RE regular expressions and grep, awk and sed tools Detailed usage

1. What is a regular expression

Popular, the method is to deal with the regular expression string, he is to be treated in units of behavior strings, regular expressions, assisted by a number of special symbols, allows users to easily achieve "search / delete / instead of "a particular string handler!

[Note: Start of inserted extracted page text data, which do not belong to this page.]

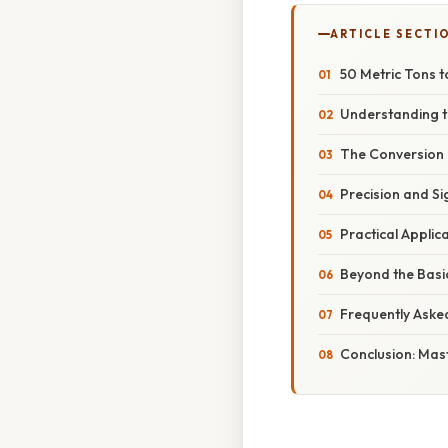
ARTICLE SECTI
50 Metric Tons t
Understanding t
The Conversion 
Precision and Si
Practical Appli
Beyond the Basi
Frequently Aske
Conclusion: Mas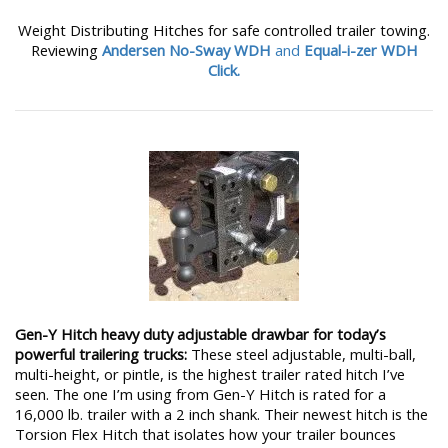
Weight Distributing Hitches for safe controlled trailer towing.
Reviewing
Andersen No-Sway WDH
and
Equal-i-zer WDH
Click.
Gen-Y Hitch heavy duty adjustable drawbar for today’s
powerful trailering trucks:
These steel adjustable, multi-ball,
multi-height, or pintle, is the highest trailer rated hitch I’ve
seen. The one I’m using from Gen-Y Hitch is rated for a
16,000 lb. trailer with a 2 inch shank. Their newest hitch is the
Torsion Flex Hitch that isolates how your trailer bounces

A substantially regular expression "expression", as long as the tool supports this expression, then the program can be used as a tool string handling the regular expression used. Such as vi, grep, awk, sed and much more, because they have to support regular expressions, so these tools you can use special characters in regular expressions to process strings. But such as cp, ls, etc. instruction not support regular expressions, so you can only use wildcards Bash itself only.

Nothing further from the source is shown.